Important: Demonstration Site
This PEUGIC project portal is a mock-up for demonstration purposes. It only contains made-up patient data; you MUST NOT enter real data here.
About
Background
Endoscopy is the main test for diagnosing upper gastrointestinal cancer. This procedure also has the potential to prevent the disease by removing precancerous or early cancerous lesions, and so it is an important tool to help improve cancer outcomes.
Unfortunately, the test is not 100% accurate and cancers can appear within months or years after a endoscopy that is negative for cancer. These cases are termed post-endoscopy upper gastrointestinal cancers (PEUGICs). Around 15,800 patients are diagnosed with upper gastrointestinal cancer each year in the English National Health Service (NHS). 1200 (8%) of these are PEUGICs therefore reducing the incidence of PEUGIC is vital.
Endoscopy services in the NHS are under pressure.

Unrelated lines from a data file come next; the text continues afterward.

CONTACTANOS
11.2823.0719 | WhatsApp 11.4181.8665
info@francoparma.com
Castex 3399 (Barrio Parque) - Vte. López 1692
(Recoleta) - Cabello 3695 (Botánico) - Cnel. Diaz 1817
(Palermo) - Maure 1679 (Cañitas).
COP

Currently, around 1.2 million endoscopies are undertaken each year, but demand is growing substantially and there is concern that the workforce needed to meet this demand is insufficient.

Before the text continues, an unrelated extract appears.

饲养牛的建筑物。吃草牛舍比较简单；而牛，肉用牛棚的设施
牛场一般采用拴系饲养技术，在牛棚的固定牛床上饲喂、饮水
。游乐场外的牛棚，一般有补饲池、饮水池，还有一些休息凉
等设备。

Although major efforts have been made to ensure the NHS delivers high quality endoscopy services through, for example, the Joint Advisory Group on Gastrointestinal Endoscopy (JAG) accreditation scheme, not all providers have been mandated to participate. As a result, there is likely to be variation in the quality of endoscopy services across the country and unless this variation is investigated, it cannot be addressed.
Objectives
The PEUGIC root cause analysis project aims to identify patients with PEUGICs who had an endoscopy three months to three years prior to diagnosis of upper gastrointestinal cancer and to ask the endoscopy unit where the procedure was performed to provide feedback on what happened during the endoscopy. The methodology for contacting endoscopy units will follow the same procedure as used in the Post Colonoscopy Colorectal Cancer (PCCRC) audit – i.e. a list of patients will be displayed in a secure online platform and a questionnaire requested for each case. The process will enable an endoscopy service to address local factors that lead to PEUGICs.

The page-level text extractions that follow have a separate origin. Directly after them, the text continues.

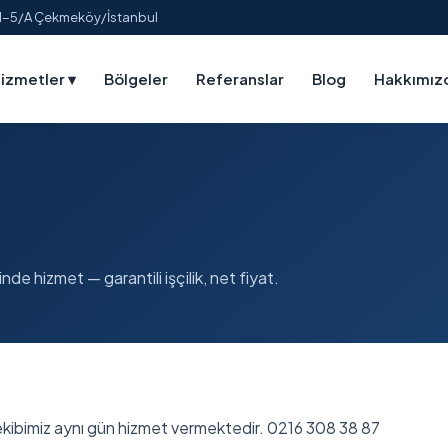
:1-5/A Çekmeköy/İstanbul
izmetler
▾
Bölgeler
Referanslar
Blog
Hakkımız
nde hizmet — garantili işçilik, net fiyat.
 ekibimiz aynı gün hizmet vermektedir. 0216 308 38 87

In addition, by gathering this additional information, feeding it back into the National Cancer Registration and Analysis Service (NCRAS) and analysing it we aim to identify risk factors for PEUGIC as well as good practice and produce guidelines and an SOP (standard operating procedure) for endoscopies. Thus, learning from relatively rare events can be shared with NHS providers and ultimately to all endoscopy providers across the world.